For the past 40 years, researchers have been trying to fully comprehend how salamanders regrow their limbs, tails and even retina. Harnessing that knowledge would help us pinpoint the differences between species, and would bring us closer to reactivate these regeneration mechanisms in mammals. Recently, a study made by Nacu and colleagues revealed important signaling mechanisms that orchestrate and promote limb regeneration in salamanders.
How Limb Regeneration Occurs
In salamanders, limb regeneration is characterized by a complex crosstalk between cells surrounding the initial injury site. Briefly, after limb amputation, wounding will trigger essential events for tissue growth. First, the wound is closed by the epidermis, forming a physical a barrier and preventing infections, like in mammals. However, in these amphibians, epidermal cells continue to migrate and accumulate over the initial wound site. In the next days, the cells present in the thickened tissue will de-differentiate, meaning they will go back to a “stem cell state”, and will proliferate to give rise to the blastema.

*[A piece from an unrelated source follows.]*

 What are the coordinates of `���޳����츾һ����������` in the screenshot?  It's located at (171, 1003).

Recapping this embryonic development, this growing mass will coordinate important cell-to-cell signaling events that are responsible for the instructions that lead to neuronal innervations, blood vessel penetration and muscle growth. Within 1 to 3 months, depending on the age of the salamander, connections lost after wounding, and limb function, are reestablished.

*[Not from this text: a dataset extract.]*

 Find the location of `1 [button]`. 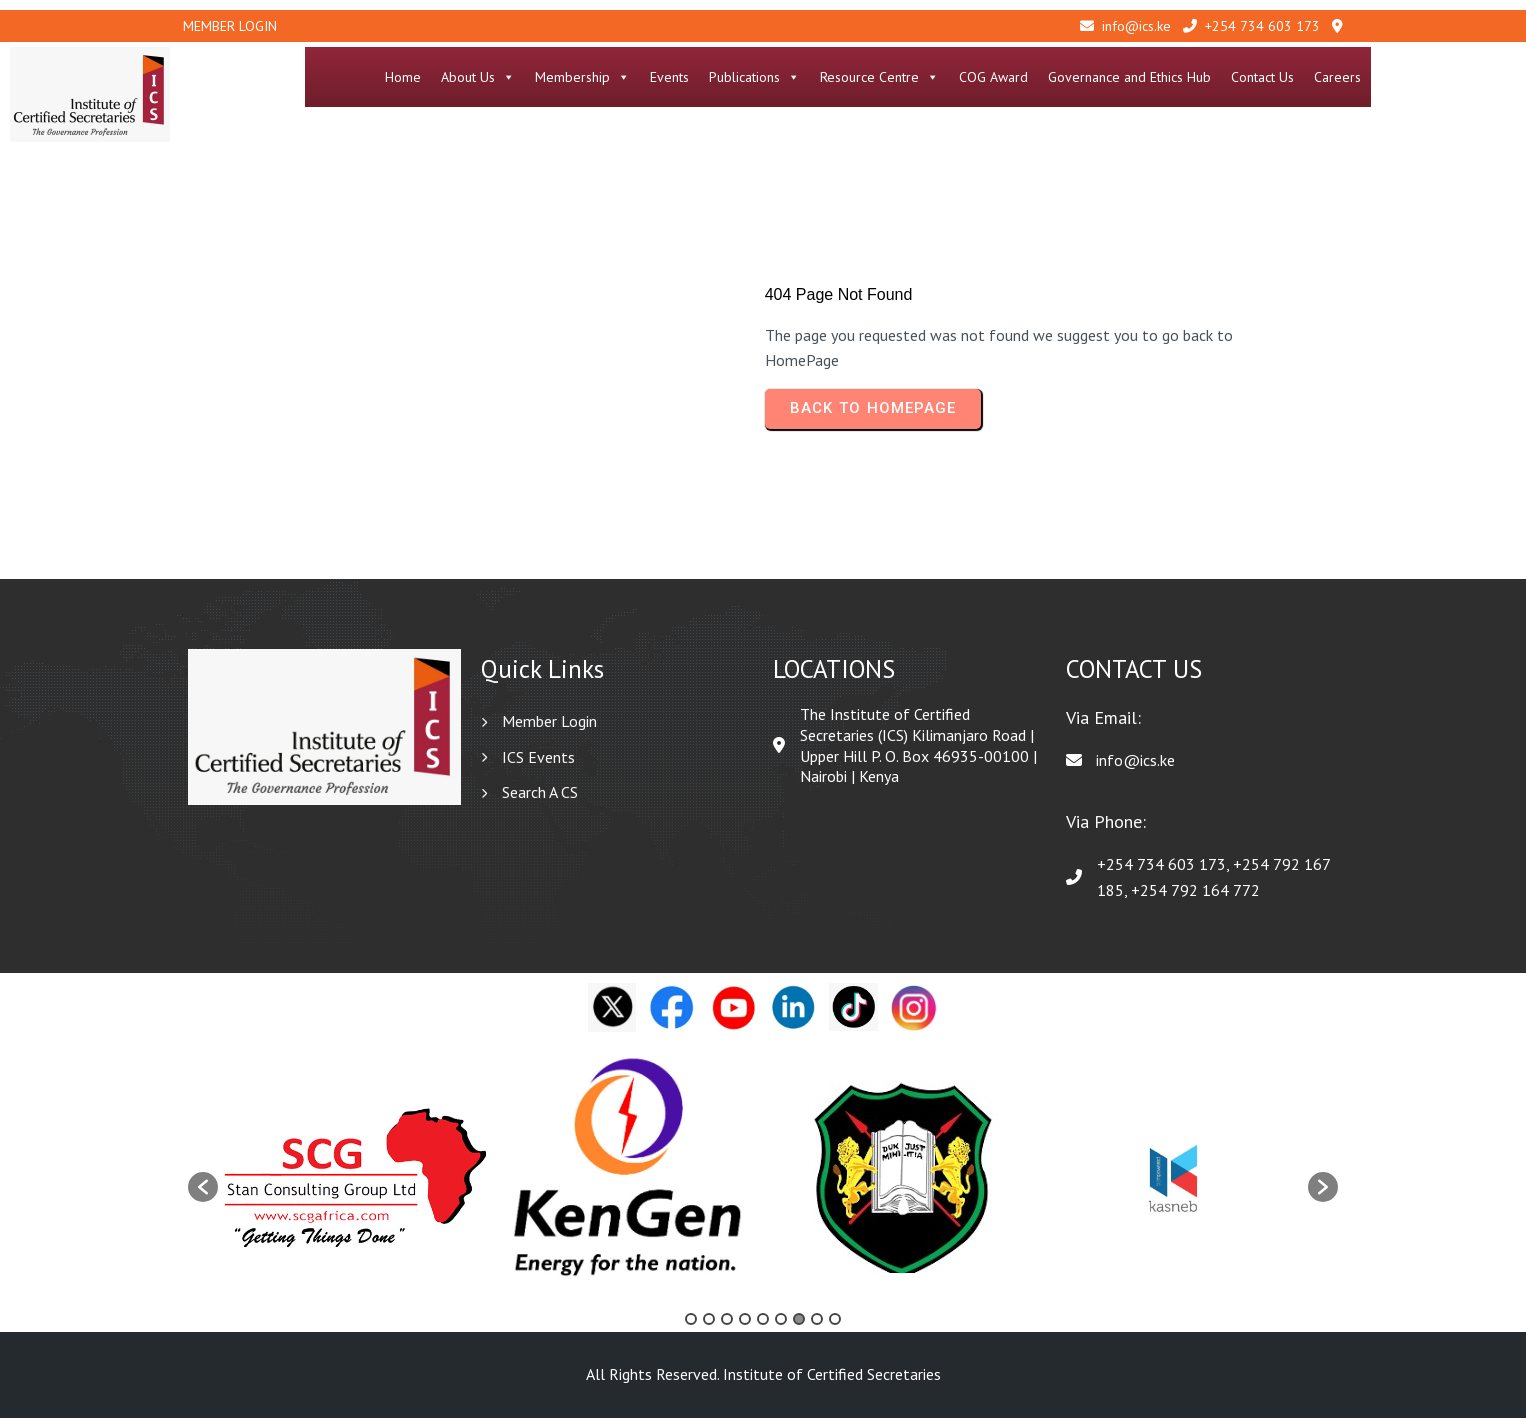 1 [button] is located at coordinates (691, 1329).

Dissecting Cellular Crosstalk Necessary For Regeneration
To enable regeneration, the blastema needs innervations and needs to be composed of cells from both the anterior and posterior limb site. On the other hand, transplanting a patch of a posterior limb, on an anterior limb injury, can result in an extra (accessory) limb formation.
In this study, Nacu and colleagues clarified the molecular basis that leads to this supernumerary limb formation, and justified the need for anterior-posterior tissue interactions for complete limb formation. By activating hedgehog signaling, the signaling that sends information to embryonic cells, researchers were able to drive regeneration of an anterior blastema that would normally regress otherwise. Moreover, in blastemas containing only posterior tissue, the combination of the sonic hedgehog (SHH) protein and the expression of fibroblast growth factor 8 (FGF8) were sufficient for limb outgrowth.
In summary, this study dissects the important roles of SHH and FGF8 signaling pathways in the development of the blastema, and contributes to the progress in the quest to understand this amazing regenerating process. Scientists have learned quite a bit from the animal kingdom and, hopefully, this is one discovery that will help push regenerative medicine forward.